CQ Healthbeat: Medicare Anti-Fraud Efforts Said To Be Dwarfed by Scope of Problem
Medicare officials recovered about $19.2 billion in fraudulent payments over the past five years, including $210 million through a new system that tries to predict and stop fraud before it occurs, according to a federal report issued Wednesday. But the recovered sum is dwarfed by the size of the problem: Medicare makes up to $50 billion per year in improper payments, including fraud, a Government Accountability Organization official testified at a House hearing.

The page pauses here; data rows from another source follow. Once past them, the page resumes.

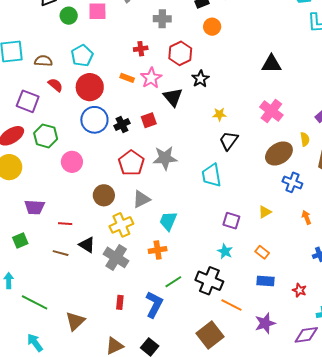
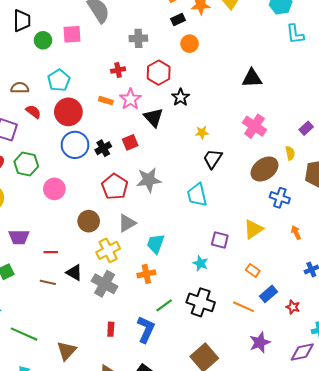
yellow triangle: (265, 212) -> (253, 229), size x1.5
cyan star: (225, 251) -> (200, 263), moved
blue rectangle: (266, 281) -> (268, 294), moved, turned -42
orange line: (231, 305) -> (243, 307), moved

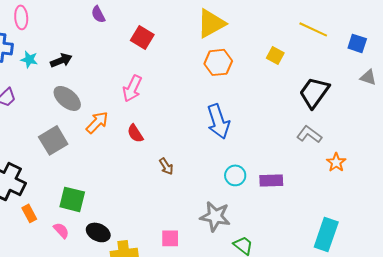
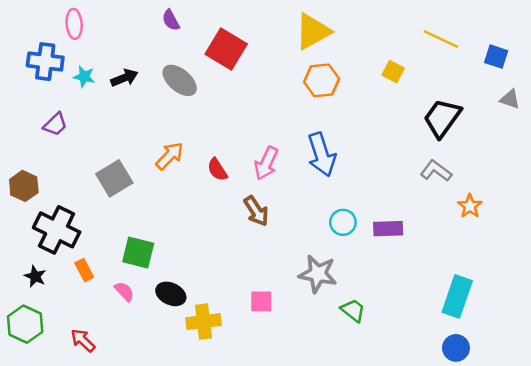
red square: (142, 37) -> (226, 49), size x1.4
pink arrow: (132, 88) -> (266, 163), moved
gray ellipse: (67, 98) -> (180, 80), moved
brown arrow: (166, 166) -> (256, 211), size x1.4

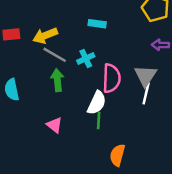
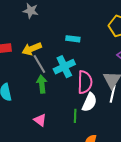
gray line: (55, 55) -> (39, 64), turned 30
cyan cross: (86, 58) -> (64, 67), size x1.5
white semicircle: (97, 103) -> (89, 102), moved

The Centers for Medicare and Medicaid Services needs to do more to curb fraud and wasteful spending, according to GAO Director of Health Care Kathleen M. King, who appeared before the House Energy and Commerce Subcommittee on Oversight and Investigations hearing (Adams, 6/25).

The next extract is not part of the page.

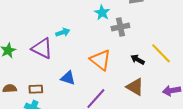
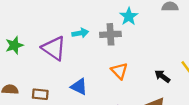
gray cross: (120, 27) -> (110, 34), moved
orange triangle: (100, 60) -> (119, 71), size x0.7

The Hill: Medicare Says Predictive Analytics Working To Fight Fraud
The Obama administration announced Wednesday that a new anti-fraud program in Medicare doubled the improper payments it identified or prevented this year. The Fraud Prevention System at the Centers for Medicare and Medicaid Services (CMS) recovered or prevented more than $210 million of improper payments in its second year, the agency told Congress in a report. The program, which uses predictive analytics to analyze billing patterns, also prompted CMS to take action against 938 providers and Medicare suppliers (Viebeck, 6/25).